Joel N'cho Atse

Personal information
- Born: June 5, 1983 (age 43) Abidjan, Ivory Coast

Sport
- Country: Ivory Coast
- Sport: Draughts
- Rank: Grandmaster (2012)

Achievements and titles
- Highest world ranking: No. 10 (October 2019)
- Personal best: 2370 (July 2019, rating)

= Joel N'cho Atse =

Ivorian draughts grandmaster (born 1983)

Joel N'cho Atse is an Ivorian draughts grandmaster. He has won the African Draughts Championship in 2012, 2018, and 2022.

==Career==
In December 2013, he won the SportAccord World Mind Games, beating 10-time world champion Alexei Chizhov. This made him the first Ivorian draughts player to win a major title.
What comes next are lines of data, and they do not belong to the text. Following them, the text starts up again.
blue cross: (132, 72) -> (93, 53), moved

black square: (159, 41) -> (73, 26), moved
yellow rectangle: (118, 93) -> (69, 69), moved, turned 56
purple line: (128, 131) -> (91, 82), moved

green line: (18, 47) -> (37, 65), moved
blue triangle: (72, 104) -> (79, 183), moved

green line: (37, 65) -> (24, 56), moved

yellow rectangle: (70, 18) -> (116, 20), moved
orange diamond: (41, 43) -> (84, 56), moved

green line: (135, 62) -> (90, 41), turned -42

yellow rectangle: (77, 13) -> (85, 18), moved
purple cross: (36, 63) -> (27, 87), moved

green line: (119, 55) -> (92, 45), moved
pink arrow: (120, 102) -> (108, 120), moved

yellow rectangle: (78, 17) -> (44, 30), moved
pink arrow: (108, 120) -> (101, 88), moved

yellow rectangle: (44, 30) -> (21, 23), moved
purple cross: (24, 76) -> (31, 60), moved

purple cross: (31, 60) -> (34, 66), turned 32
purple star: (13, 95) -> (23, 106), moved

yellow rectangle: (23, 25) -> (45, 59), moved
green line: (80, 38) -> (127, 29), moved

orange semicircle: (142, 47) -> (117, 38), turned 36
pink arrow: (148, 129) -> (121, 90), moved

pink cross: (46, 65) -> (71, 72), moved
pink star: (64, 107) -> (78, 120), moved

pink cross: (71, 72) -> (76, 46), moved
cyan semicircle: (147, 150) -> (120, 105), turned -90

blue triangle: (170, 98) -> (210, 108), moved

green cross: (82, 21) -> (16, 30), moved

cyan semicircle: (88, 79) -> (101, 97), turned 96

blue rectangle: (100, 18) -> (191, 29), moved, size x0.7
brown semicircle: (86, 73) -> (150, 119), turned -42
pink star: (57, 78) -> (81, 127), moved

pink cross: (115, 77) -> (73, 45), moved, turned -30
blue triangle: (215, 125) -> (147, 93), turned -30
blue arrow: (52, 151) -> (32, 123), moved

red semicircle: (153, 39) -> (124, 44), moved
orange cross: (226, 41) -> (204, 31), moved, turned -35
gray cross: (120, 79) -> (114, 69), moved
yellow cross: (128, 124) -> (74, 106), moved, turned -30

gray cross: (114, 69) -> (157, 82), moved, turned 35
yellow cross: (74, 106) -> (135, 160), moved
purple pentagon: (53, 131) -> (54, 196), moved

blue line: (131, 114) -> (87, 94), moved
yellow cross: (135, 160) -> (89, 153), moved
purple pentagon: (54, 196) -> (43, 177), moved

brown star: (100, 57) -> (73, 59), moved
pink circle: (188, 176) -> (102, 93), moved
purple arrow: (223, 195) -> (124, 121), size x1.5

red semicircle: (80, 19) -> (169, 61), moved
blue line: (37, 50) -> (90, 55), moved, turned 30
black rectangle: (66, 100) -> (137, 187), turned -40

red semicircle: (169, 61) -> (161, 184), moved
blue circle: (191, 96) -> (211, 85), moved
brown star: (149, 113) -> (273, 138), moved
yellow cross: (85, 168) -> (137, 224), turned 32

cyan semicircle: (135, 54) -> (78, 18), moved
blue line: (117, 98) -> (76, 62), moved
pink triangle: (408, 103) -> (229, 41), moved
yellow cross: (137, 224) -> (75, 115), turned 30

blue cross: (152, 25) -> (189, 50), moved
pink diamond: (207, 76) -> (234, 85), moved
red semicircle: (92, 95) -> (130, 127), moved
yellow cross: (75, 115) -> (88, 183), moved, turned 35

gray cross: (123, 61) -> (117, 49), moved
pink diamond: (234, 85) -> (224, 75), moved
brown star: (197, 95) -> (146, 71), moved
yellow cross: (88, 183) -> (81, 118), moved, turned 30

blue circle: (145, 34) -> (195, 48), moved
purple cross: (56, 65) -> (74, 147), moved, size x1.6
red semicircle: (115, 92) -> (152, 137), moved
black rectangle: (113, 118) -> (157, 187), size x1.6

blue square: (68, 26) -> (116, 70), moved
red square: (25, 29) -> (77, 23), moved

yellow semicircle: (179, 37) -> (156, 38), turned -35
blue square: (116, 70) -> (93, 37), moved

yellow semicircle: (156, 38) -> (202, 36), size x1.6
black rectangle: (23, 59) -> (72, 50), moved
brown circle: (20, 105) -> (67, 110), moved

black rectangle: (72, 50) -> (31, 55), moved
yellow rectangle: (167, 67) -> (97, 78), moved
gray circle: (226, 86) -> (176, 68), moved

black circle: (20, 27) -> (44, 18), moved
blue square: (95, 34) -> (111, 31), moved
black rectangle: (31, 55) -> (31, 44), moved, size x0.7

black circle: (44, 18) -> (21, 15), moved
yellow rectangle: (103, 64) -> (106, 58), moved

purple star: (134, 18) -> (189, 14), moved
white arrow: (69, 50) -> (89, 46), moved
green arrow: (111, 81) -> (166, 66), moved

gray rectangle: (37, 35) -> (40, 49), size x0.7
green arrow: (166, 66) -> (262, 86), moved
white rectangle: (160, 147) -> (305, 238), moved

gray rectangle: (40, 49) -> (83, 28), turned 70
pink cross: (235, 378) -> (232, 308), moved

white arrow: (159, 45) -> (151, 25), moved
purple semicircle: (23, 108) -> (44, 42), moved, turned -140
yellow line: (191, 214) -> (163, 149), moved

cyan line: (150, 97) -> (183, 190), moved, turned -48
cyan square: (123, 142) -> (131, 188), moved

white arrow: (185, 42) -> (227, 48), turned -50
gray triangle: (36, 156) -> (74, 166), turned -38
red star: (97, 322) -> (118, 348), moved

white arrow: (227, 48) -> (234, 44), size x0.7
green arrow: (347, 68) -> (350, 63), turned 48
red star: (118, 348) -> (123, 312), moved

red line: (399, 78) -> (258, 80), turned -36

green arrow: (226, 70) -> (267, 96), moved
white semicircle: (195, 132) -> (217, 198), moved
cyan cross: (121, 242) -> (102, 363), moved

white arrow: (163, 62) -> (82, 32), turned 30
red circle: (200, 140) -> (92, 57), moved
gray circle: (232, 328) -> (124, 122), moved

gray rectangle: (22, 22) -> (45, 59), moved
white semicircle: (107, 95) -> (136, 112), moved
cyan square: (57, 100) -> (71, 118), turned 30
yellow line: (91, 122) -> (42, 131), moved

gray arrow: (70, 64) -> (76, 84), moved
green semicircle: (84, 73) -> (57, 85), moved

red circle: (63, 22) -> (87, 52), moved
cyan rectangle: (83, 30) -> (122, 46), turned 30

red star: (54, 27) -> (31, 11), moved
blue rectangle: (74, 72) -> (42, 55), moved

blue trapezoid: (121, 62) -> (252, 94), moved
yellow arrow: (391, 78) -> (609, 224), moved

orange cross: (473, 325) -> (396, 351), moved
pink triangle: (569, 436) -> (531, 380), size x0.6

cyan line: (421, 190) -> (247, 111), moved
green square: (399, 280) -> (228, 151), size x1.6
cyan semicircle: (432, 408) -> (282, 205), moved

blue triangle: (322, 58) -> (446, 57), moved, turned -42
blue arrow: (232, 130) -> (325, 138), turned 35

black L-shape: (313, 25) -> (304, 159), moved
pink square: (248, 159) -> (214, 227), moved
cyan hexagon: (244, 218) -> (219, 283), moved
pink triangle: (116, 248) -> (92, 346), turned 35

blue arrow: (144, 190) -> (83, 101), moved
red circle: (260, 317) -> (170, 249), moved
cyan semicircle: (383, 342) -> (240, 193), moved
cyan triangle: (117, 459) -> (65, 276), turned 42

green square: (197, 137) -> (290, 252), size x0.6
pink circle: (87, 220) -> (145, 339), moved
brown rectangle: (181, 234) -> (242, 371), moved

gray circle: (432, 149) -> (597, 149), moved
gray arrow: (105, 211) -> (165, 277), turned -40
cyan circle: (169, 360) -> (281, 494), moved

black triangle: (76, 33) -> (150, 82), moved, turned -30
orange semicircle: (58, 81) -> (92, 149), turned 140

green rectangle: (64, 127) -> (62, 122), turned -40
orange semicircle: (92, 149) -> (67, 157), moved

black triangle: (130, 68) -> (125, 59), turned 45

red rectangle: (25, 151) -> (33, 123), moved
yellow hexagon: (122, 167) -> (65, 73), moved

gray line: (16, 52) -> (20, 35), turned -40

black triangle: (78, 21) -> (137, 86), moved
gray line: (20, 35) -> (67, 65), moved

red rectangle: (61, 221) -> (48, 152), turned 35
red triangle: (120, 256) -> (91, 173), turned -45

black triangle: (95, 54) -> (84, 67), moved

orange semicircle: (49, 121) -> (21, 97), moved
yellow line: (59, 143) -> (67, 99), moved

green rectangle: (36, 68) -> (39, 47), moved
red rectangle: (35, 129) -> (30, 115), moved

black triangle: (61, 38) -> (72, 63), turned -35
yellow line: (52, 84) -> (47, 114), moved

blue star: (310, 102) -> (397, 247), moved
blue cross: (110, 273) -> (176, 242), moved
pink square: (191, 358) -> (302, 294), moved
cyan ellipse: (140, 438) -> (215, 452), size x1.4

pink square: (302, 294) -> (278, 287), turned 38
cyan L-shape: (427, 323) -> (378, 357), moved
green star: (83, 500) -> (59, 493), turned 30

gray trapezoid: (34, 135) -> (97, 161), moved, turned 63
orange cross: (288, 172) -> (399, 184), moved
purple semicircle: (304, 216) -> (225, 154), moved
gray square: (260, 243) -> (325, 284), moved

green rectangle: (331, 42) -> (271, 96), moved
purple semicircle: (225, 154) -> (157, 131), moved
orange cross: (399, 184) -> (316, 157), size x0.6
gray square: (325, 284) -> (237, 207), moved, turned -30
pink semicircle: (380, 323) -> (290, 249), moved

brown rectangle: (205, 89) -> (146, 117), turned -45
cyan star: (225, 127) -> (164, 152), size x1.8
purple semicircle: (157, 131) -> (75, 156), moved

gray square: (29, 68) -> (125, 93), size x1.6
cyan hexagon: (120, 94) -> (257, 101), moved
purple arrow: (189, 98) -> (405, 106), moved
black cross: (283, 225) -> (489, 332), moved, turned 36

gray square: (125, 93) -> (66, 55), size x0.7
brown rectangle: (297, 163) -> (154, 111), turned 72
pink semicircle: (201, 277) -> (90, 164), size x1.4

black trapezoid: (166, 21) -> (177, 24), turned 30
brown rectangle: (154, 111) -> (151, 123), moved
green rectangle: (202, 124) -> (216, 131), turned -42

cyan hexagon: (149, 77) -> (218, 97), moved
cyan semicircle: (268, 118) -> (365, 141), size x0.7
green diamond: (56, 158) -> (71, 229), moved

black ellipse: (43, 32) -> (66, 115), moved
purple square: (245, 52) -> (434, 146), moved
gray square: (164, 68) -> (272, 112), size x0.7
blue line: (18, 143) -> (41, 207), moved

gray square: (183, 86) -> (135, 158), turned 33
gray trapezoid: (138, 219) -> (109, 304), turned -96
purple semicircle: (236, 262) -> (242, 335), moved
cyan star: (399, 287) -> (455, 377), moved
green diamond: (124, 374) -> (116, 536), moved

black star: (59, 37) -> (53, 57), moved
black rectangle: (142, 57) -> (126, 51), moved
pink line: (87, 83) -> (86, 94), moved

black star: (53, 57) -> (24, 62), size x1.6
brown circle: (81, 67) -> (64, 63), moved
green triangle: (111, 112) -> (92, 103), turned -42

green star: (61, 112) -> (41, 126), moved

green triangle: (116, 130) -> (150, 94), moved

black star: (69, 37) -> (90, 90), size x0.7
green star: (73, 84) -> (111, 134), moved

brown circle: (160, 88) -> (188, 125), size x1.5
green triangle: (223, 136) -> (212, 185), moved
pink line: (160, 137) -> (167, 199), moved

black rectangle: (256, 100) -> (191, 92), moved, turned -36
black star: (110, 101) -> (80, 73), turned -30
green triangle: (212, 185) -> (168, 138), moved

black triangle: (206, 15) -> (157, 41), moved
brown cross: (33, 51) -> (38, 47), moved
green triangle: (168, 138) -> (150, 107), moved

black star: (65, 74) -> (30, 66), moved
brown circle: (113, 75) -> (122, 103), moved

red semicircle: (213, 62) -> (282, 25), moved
In October 2019, he finished in 8th place at the 2019 World Draughts Championship.

In July 2021, he reached the final stage and finished in 12th place at the 2021 World Draughts Championship.

In October 2023, he finished in 7th place at the 2023 World Draughts Championship.

In August 2024, he won the Ivorian Draughts Championship for the 8th time.

In July 2025, he won the Heritage Open draughts tournament, defeating 5-time world champion Alexander Schwarzman.